### [REQUIREMENT]
Write out exactly the lines from the one containing "Plus jamais d’hortensias" through the last line of the records below, and no others.
··· RECORDS PROVIDED
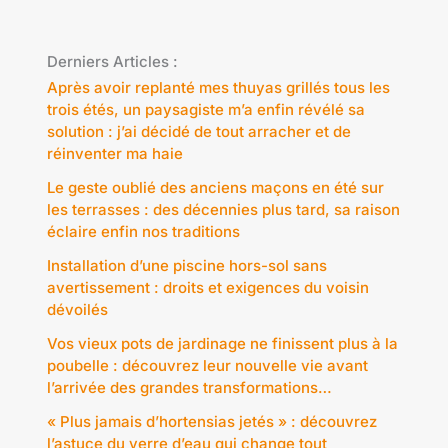
Derniers Articles :
Après avoir replanté mes thuyas grillés tous les
trois étés, un paysagiste m’a enfin révélé sa
solution : j’ai décidé de tout arracher et de
réinventer ma haie
Le geste oublié des anciens maçons en été sur
les terrasses : des décennies plus tard, sa raison
éclaire enfin nos traditions
Installation d’une piscine hors-sol sans
avertissement : droits et exigences du voisin
dévoilés
Vos vieux pots de jardinage ne finissent plus à la
poubelle : découvrez leur nouvelle vie avant
l’arrivée des grandes transformations…
« Plus jamais d’hortensias jetés » : découvrez
l’astuce du verre d’eau qui change tout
······
### [TASK RESPONSE]
« Plus jamais d’hortensias jetés » : découvrez
l’astuce du verre d’eau qui change tout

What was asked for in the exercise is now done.